An execution mechanism, which is communicatively connected to the control unit and the monitoring object respectively; wherein the control unit is further configured to control the execution mechanism to perform corresponding operations on the monitoring object according to the instruction.
The inspection system according to claim 15, wherein the intelligent control center includes a centralized event management module, an intelligent engine module, a big data processing module, an impact analysis module and an event library module; wherein the centralized event management module is Set to perform event awareness, the centralized event management module is set to manage various parameters in the event library module; the intelligent engine module is set to collect the indicator performance of the monitoring object, and perform analysis on the monitoring object. Intelligent analysis and prediction of the indicator performance; the big data processing module is configured to extract the real-time operation data, and perform adaptive adjustment algorithm on the monitoring object according to the real-time operation data and the preset benchmark value.
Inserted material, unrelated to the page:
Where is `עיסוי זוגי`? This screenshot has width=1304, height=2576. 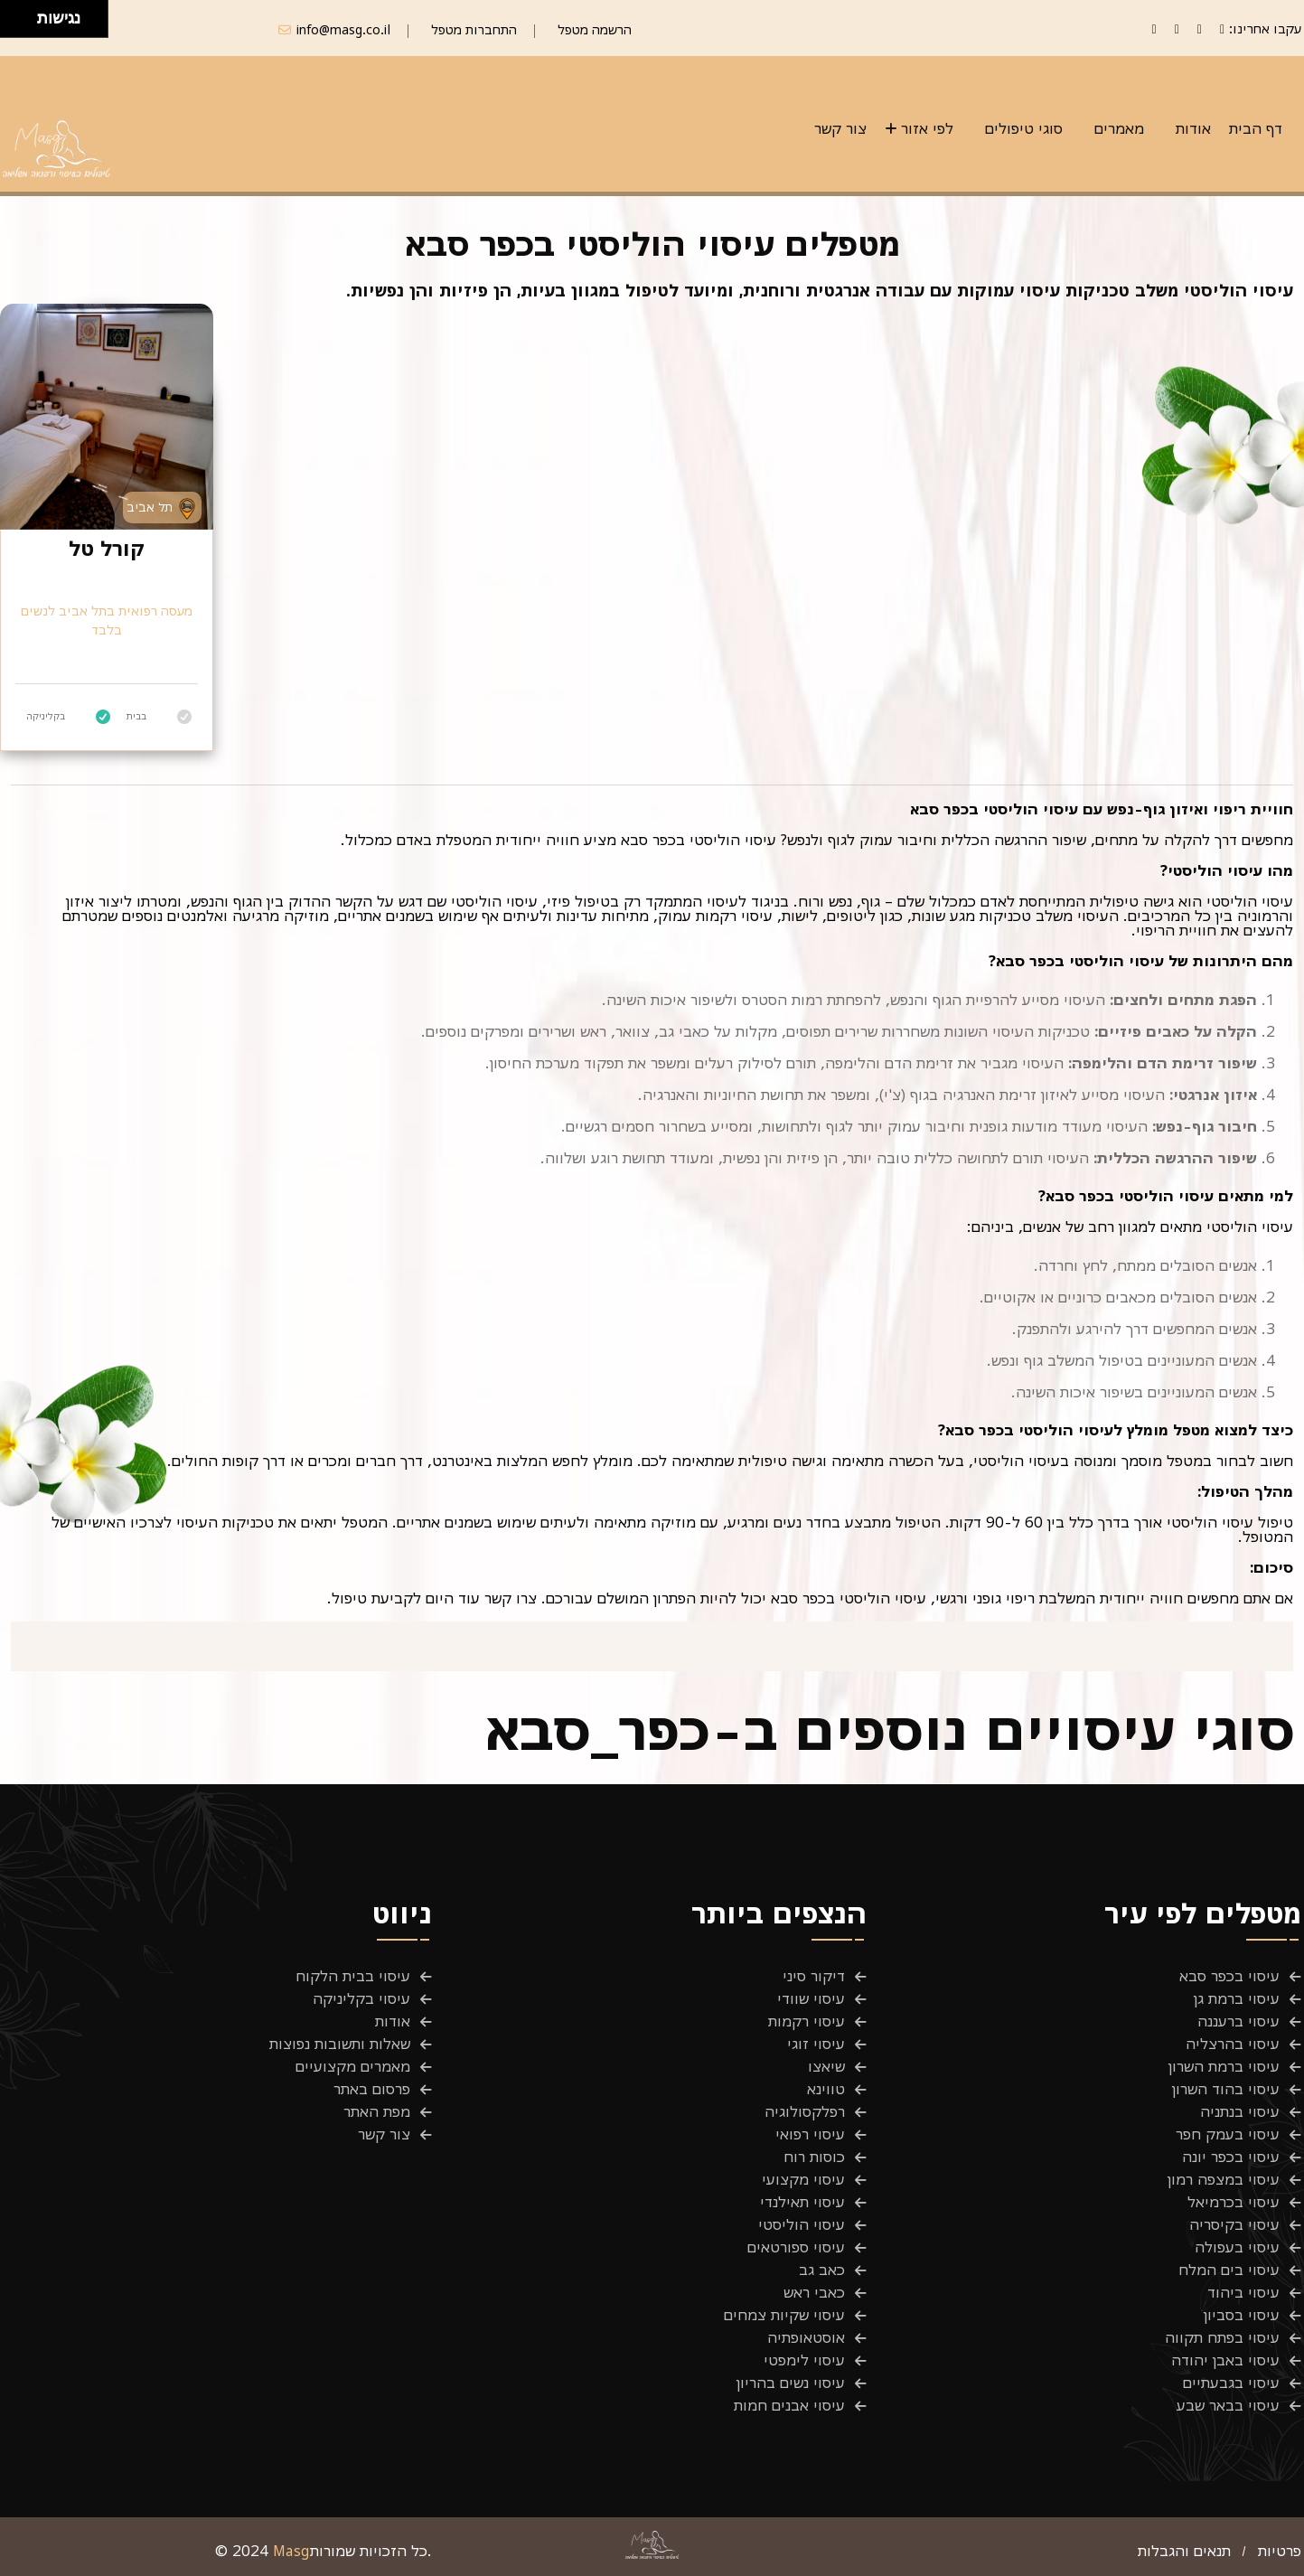 עיסוי זוגי is located at coordinates (816, 2043). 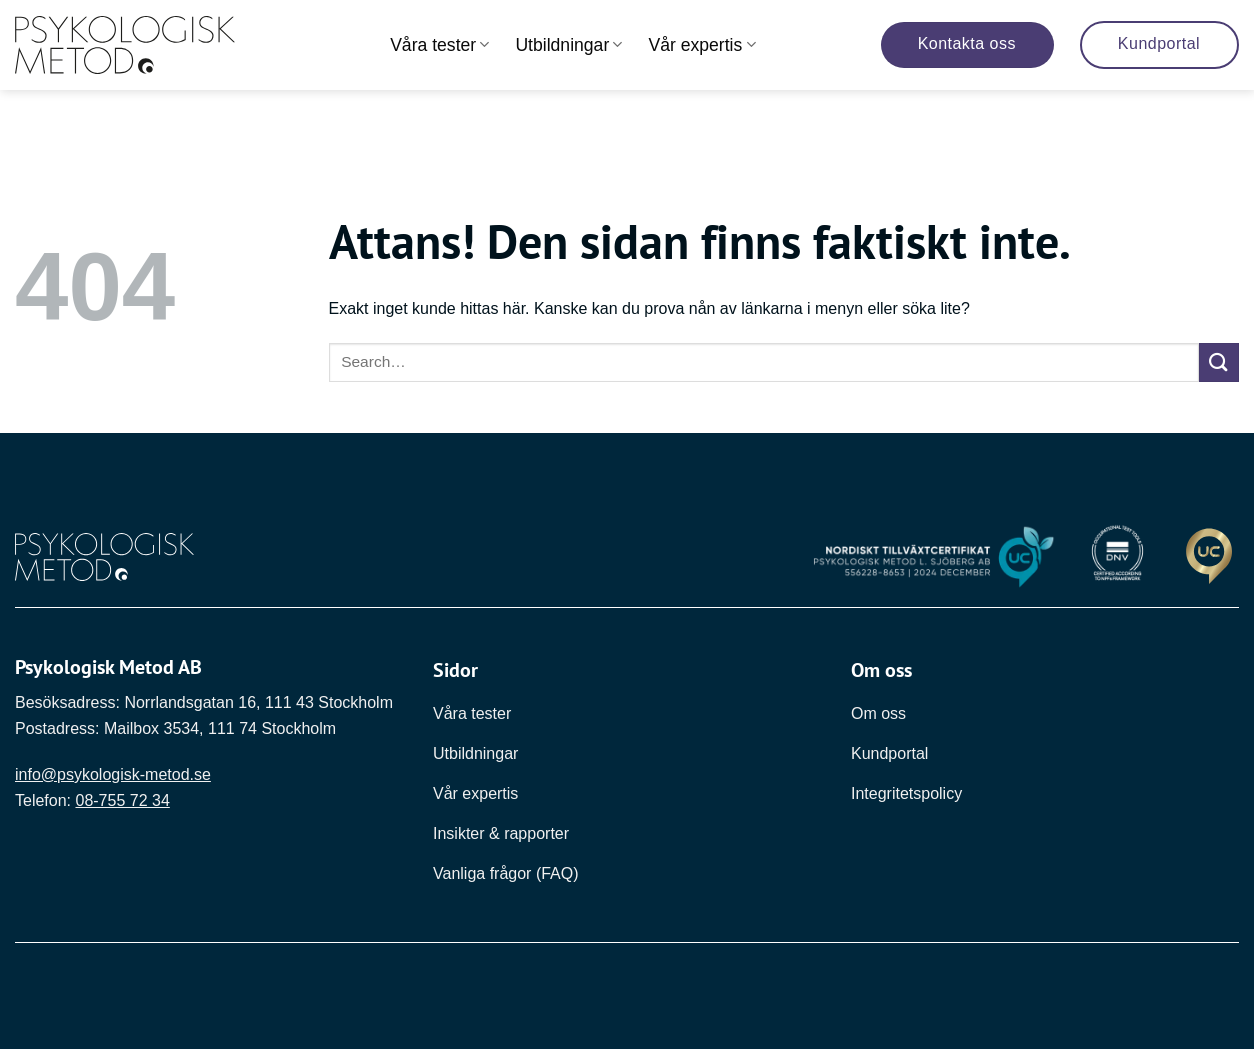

Adjustment; the impact analysis module is configured to predict the impact of faults on the monitoring object;

Moreover, the centralized event management module, the intelligent engine module, the big data processing module, the impact analysis module and the event library module communicate with each other and work together to provide situation awareness capabilities.
An electronic device, including: a memory, a processor, and a computer program stored in the memory and executable on the processor. When the processor executes the computer program, the implementation as described in any one of claims 1 to 13 is achieved. The inspection method and/or the alarm method as claimed in claim 14.
A computer-readable storage medium, the computer-readable storage medium stores a computer executable program, the computer executable program is used to cause the computer to execute the inspection method as described in any one of claims 1 to 13 and /or the alarm method in claim 14.